As a best practice, the subject line may also state the email contains CUI. To mark CUI in the subject line of an email, add “[Contains CUI]” at the end of the subject line.
Banner markings must appear above the email text containing CUI.
File names for any attachments containing CUI may also include an indicator that alerts the recipient of the presence of CUI.
E.g. including “[Contains CUI]” in the file name.
Be sure to include carry forward all applicable markings when forwarding or responding to emails that contain CUI.
E.g. moving the banner marking back to the top of the email.
Emails can also be portion marked in the same manner as in a document (optional).
Marking Presentations
Mark PowerPoint or Slide presentations if the content contains CUI. The basic rules of marking CUI apply.
Two mandatory components that you must include are...
Designation Indicator
Banner Marking
As with a document containing CUI, add Category Markings if the slides contain Specified.
Marking Transmittal Documents
When sending faxes that contain CUI, the document should contain a transmittal message as an indication.
The document must also have a clear message of either...
“When enclosure is removed, this document is Uncontrolled Unclassified Information” or
“When enclosure is removed, this document (CUI Category); upon removal, this document does not contain CUI”.
When reproducing or faxing, you may use agency-approved equipment. Agencies may put signs on agency-approved equipment.
Marking Audio/Video/Image Files
There are various ways to mark that CUI contained in audio or video files or in photographs. If applicable, include categories, subcategories, and limited dissemination markings.
For digital photographs...
Insert a watermark with the photo with the appropriate markings
Only mark pictures containing CUI within a document if they are removable or in an unmarked section of the document
For photos in the physical form
Label the back of the photo
Place the photo in a marked envelope or folder
If you cannot alter a photo cannot use tape, frames or envelopes with appropriate markings
For video files...
Include in the opening section of the video a black screen with text stating “This Video Contains Controlled Unclassified Information.”; and
If the video contains CUI Specified, place the appropriate CUI marking below the disclaimer.
Only use this method if permitted by law or government policy
Mark the storage media with the appropriate CUI marking
For audio files...
Include in the opening section a statement that reads “This Recording Contains Controlled Unclassified Information.”; and
Include a reading of the appropriate marking
Mark the storage media with the appropriate marking
Shipping CUI
As a best practice, use in-transit automated tracking to record the progress of your shipment from departure to arrival.
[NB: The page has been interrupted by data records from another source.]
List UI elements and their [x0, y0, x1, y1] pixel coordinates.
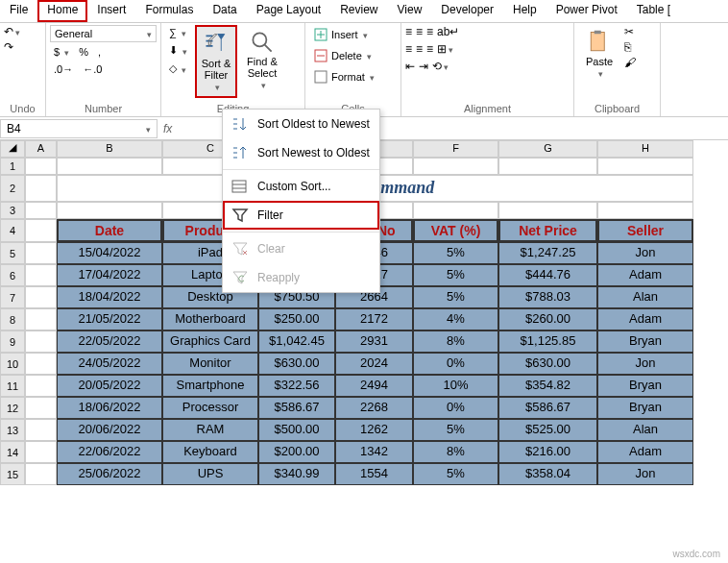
cell[interactable]: [57, 158, 162, 175]
row-header[interactable]: 3: [0, 202, 25, 219]
select-all-corner[interactable]: ◢: [0, 140, 25, 158]
col-header-B[interactable]: B: [57, 140, 162, 158]
table-cell[interactable]: 2931: [335, 330, 413, 353]
table-cell[interactable]: 1554: [335, 463, 413, 485]
table-cell[interactable]: $444.76: [498, 264, 597, 286]
cut-icon[interactable]: ✂: [624, 25, 636, 38]
align-right-icon[interactable]: ≡: [426, 42, 433, 56]
menu-home[interactable]: Home: [37, 0, 87, 22]
table-cell[interactable]: $260.00: [498, 308, 597, 330]
sort-filter-button[interactable]: Sort & Filter: [195, 25, 237, 98]
clear-filter-item[interactable]: Clear: [223, 234, 379, 263]
table-cell[interactable]: 5%: [413, 242, 498, 264]
table-cell[interactable]: 20/06/2022: [57, 419, 162, 441]
menu-developer[interactable]: Developer: [431, 0, 503, 22]
table-cell[interactable]: 22/06/2022: [57, 441, 162, 463]
table-cell[interactable]: 0%: [413, 353, 498, 375]
table-cell[interactable]: 10%: [413, 375, 498, 397]
percent-icon[interactable]: %: [75, 44, 92, 60]
table-cell[interactable]: 18/04/2022: [57, 286, 162, 308]
col-header-F[interactable]: F: [413, 140, 498, 158]
cell[interactable]: [25, 397, 57, 419]
table-cell[interactable]: RAM: [162, 419, 258, 441]
col-header-H[interactable]: H: [597, 140, 693, 158]
table-cell[interactable]: 2024: [335, 353, 413, 375]
table-cell[interactable]: Bryan: [597, 330, 693, 353]
cell[interactable]: [25, 264, 57, 286]
number-format-combo[interactable]: General: [50, 25, 157, 42]
table-cell[interactable]: 15/04/2022: [57, 242, 162, 264]
table-cell[interactable]: $586.67: [498, 397, 597, 419]
menu-table[interactable]: Table [: [627, 0, 680, 22]
align-bot-icon[interactable]: ≡: [426, 25, 433, 38]
cell[interactable]: [25, 158, 57, 175]
table-cell[interactable]: 21/05/2022: [57, 308, 162, 330]
row-header[interactable]: 14: [0, 441, 25, 463]
table-cell[interactable]: 1342: [335, 441, 413, 463]
cell[interactable]: [25, 463, 57, 485]
sort-oldest-item[interactable]: Sort Oldest to Newest: [223, 110, 379, 138]
table-cell[interactable]: 8%: [413, 441, 498, 463]
row-header[interactable]: 11: [0, 375, 25, 397]
table-cell[interactable]: $1,042.45: [258, 330, 335, 353]
table-cell[interactable]: Adam: [597, 264, 693, 286]
merge-icon[interactable]: ⊞: [437, 42, 453, 56]
menu-file[interactable]: File: [0, 0, 37, 22]
table-cell[interactable]: 22/05/2022: [57, 330, 162, 353]
align-top-icon[interactable]: ≡: [405, 25, 412, 38]
align-mid-icon[interactable]: ≡: [416, 25, 423, 38]
table-cell[interactable]: 5%: [413, 286, 498, 308]
custom-sort-item[interactable]: Custom Sort...: [223, 172, 379, 201]
cell[interactable]: [57, 202, 162, 219]
col-header-G[interactable]: G: [498, 140, 597, 158]
menu-data[interactable]: Data: [203, 0, 246, 22]
sort-newest-item[interactable]: Sort Newest to Oldest: [223, 138, 379, 167]
indent-dec-icon[interactable]: ⇤: [405, 60, 415, 73]
cell[interactable]: [25, 286, 57, 308]
redo-icon[interactable]: ↷: [4, 40, 20, 54]
table-cell[interactable]: $354.82: [498, 375, 597, 397]
cell[interactable]: [25, 419, 57, 441]
table-cell[interactable]: 1262: [335, 419, 413, 441]
comma-icon[interactable]: ,: [94, 44, 105, 60]
cell[interactable]: [498, 202, 597, 219]
table-cell[interactable]: $586.67: [258, 397, 335, 419]
table-cell[interactable]: 24/05/2022: [57, 353, 162, 375]
table-cell[interactable]: 18/06/2022: [57, 397, 162, 419]
cell[interactable]: [498, 158, 597, 175]
table-cell[interactable]: Alan: [597, 286, 693, 308]
table-cell[interactable]: Processor: [162, 397, 258, 419]
table-cell[interactable]: 2172: [335, 308, 413, 330]
name-box[interactable]: B4: [0, 119, 158, 138]
table-cell[interactable]: $358.04: [498, 463, 597, 485]
row-header[interactable]: 5: [0, 242, 25, 264]
table-cell[interactable]: $630.00: [498, 353, 597, 375]
currency-icon[interactable]: $: [50, 44, 73, 60]
insert-cells-button[interactable]: Insert: [309, 25, 378, 44]
table-cell[interactable]: $525.00: [498, 419, 597, 441]
table-header[interactable]: Date: [57, 219, 162, 242]
table-cell[interactable]: Jon: [597, 463, 693, 485]
delete-cells-button[interactable]: Delete: [309, 46, 378, 65]
table-cell[interactable]: Alan: [597, 419, 693, 441]
align-left-icon[interactable]: ≡: [405, 42, 412, 56]
clear-icon[interactable]: ◇: [165, 61, 191, 77]
menu-formulas[interactable]: Formulas: [135, 0, 203, 22]
fx-icon[interactable]: fx: [158, 122, 178, 135]
table-cell[interactable]: $1,125.85: [498, 330, 597, 353]
table-cell[interactable]: 2494: [335, 375, 413, 397]
table-cell[interactable]: $200.00: [258, 441, 335, 463]
menu-review[interactable]: Review: [330, 0, 387, 22]
table-cell[interactable]: 5%: [413, 419, 498, 441]
cell[interactable]: [597, 202, 693, 219]
table-cell[interactable]: UPS: [162, 463, 258, 485]
table-cell[interactable]: Keyboard: [162, 441, 258, 463]
table-cell[interactable]: 17/04/2022: [57, 264, 162, 286]
row-header[interactable]: 2: [0, 175, 25, 202]
cell[interactable]: [413, 158, 498, 175]
table-cell[interactable]: $250.00: [258, 308, 335, 330]
cell[interactable]: [25, 175, 57, 202]
cell[interactable]: [25, 202, 57, 219]
table-header[interactable]: Net Price: [498, 219, 597, 242]
undo-icon[interactable]: ↶: [4, 25, 20, 38]
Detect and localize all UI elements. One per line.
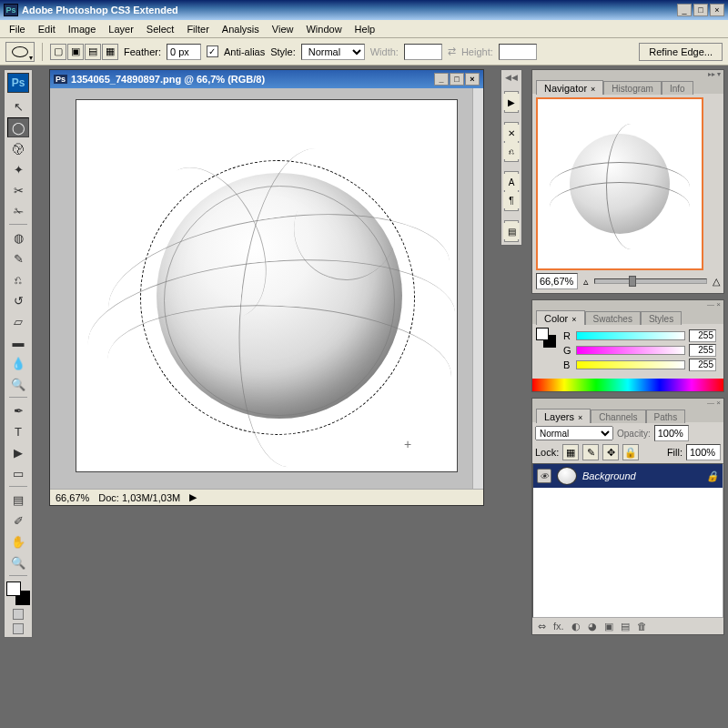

Mark the contents of packages but do not place markings on the outside of packages or envelopes.
CUI may be shipping through the following…
Interagency mail systems
United States Postal Service (USPS)
Other commercial delivery services
Conclusion
Marking CUI is the first step towards protecting it.
As organizations prepare for CMMC, taking inventory of the CUI they possess or create is the first step towards scoping your environment that handles this sensitive information.
If you have any further questions regarding how to mark or interpret a CUI, please contact your agency’s CUI program, download the Marking Handbook or visit the Registry website.
Organizations should identify the roles assigned to each statement within the policy. Mapping policy commitments to requirements and roles creates a shared responsibility matrix.